I started my exploration into web design and development in a Computer Fundamentals for Business class, which taught how to make a website for about 3 weeks of the course. This was the very basics, with HTML layouts built with tables and inline CSS; looking back, I realize how outdated and lazy it was for them to teach students this way. Nevertheless, I was hooked from the first time I saw my webpage completed in all its Web 1.0 glory. From then on, I began delving deeper into all that I could discover about building on the web.
Looking through various design and development programs in higher education, or even at the job market in the industry, there are many constraints put on what you must know to earn that piece of paper or position. There is no standard definition on the requirements behind being a professional designer or supreme developer ninja (as so many of the uninformed like to all it); you must know Photoshop, even though you can perform the same tasks in other applications such as Sketch, or the school only teaches C and Java, when your dream job requires more modern languages like Ruby, Python, or PHP.

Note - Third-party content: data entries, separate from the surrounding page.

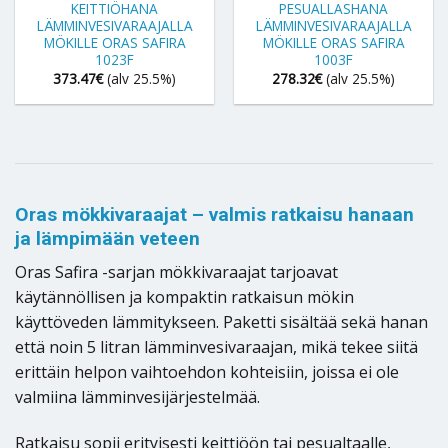
KEITTIÖHANA
PESUALLASHANA
LÄMMINVESIVARAAJALLA
LÄMMINVESIVARAAJALLA
MÖKILLE ORAS SAFIRA
MÖKILLE ORAS SAFIRA
1023F
1003F
373.47
€
(alv 25.5%)
278.32
€
(alv 25.5%)
Oras mökkivaraajat – valmis ratkaisu hanaan
ja lämpimään veteen
Oras Safira -sarjan mökkivaraajat tarjoavat
käytännöllisen ja kompaktin ratkaisun mökin
käyttöveden lämmitykseen. Paketti sisältää sekä hanan
että noin 5 litran lämminvesivaraajan, mikä tekee siitä
erittäin helpon vaihtoehdon kohteisiin, joissa ei ole
valmiina lämminvesijärjestelmää.
Ratkaisu sopii erityisesti keittiöön tai pesualtaalle,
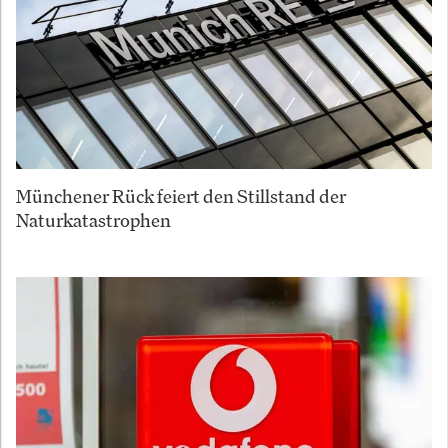
Münchener Rück feiert den Stillstand der
Naturkatastrophen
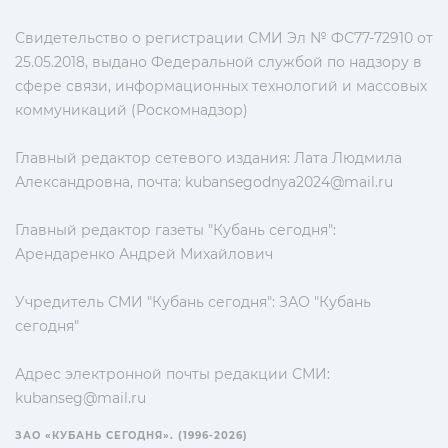
Свидетельство о регистрации СМИ Эл № ФС77-72910 от
25.05.2018, выдано Федеральной службой по надзору в
сфере связи, информационных технологий и массовых
коммуникаций (Роскомнадзор)
Главный редактор сетевого издания: Лата Людмила
Александровна, почта:
kubansegodnya2024@mail.ru
Главный редактор газеты "Кубань сегодня":
Арендаренко Андрей Михайлович
Учредитель СМИ "Кубань сегодня": ЗАО "Кубань
сегодня"
Адрес электронной почты редакции СМИ:
kubanseg@mail.ru
ЗАО «КУБАНЬ СЕГОДНЯ». (1996-2026)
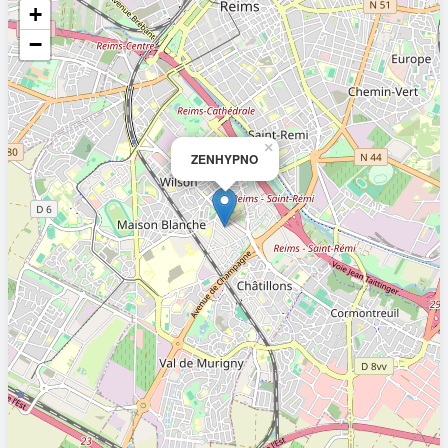
+
−
×
ZENHYPNO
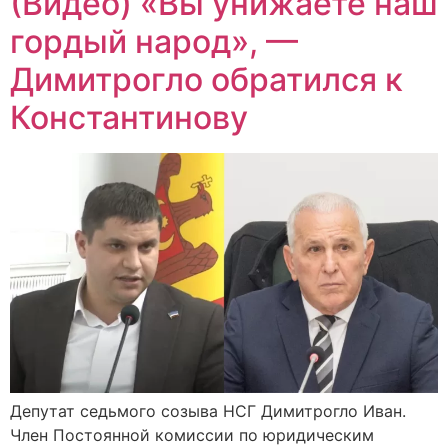
(Видео) «Вы унижаете наш
гордый народ», —
Димитрогло обратился к
Константинову
Депутат седьмого созыва НСГ Димитрогло Иван.
Член Постоянной комиссии по юридическим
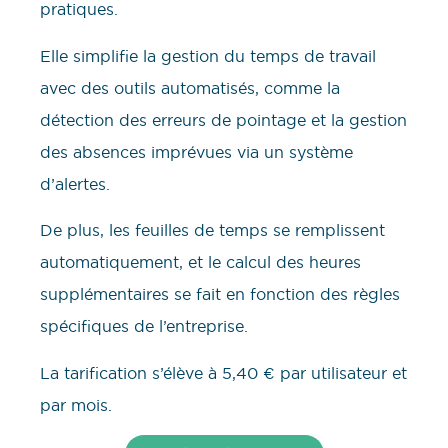
pratiques.
Elle simplifie la gestion du temps de travail
avec des outils automatisés, comme la
détection des erreurs de pointage et la gestion
des absences imprévues via un système
d’alertes.
De plus, les feuilles de temps se remplissent
automatiquement, et le calcul des heures
supplémentaires se fait en fonction des règles
spécifiques de l’entreprise.
La tarification s’élève à 5,40 € par utilisateur et
par mois.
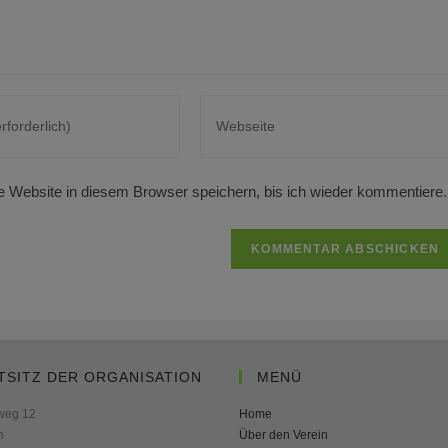
Gib
deine
Website-
URL
Website in diesem Browser speichern, bis ich wieder kommentiere.
ein
(optional)
ren
TSITZ DER ORGANISATION
MENÜ
weg 12
Home
n
Über den Verein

Why do we confine ourselves into these barriers of knowledge instead of pushing past the limits of our job/degree requirements and keeping improving ourselves without someone saying it’s not necessary or just a waste of time? This may have just been a rant about personal journey into finding a job in the web world and the frustration at the various definition of what constitutes a web designer, front-end developer, or web developer, but the lesson I leave you with is to ignore these definititions and limits to explore what you want and enjoy what you do. Hopefully, this will leave you with bliss.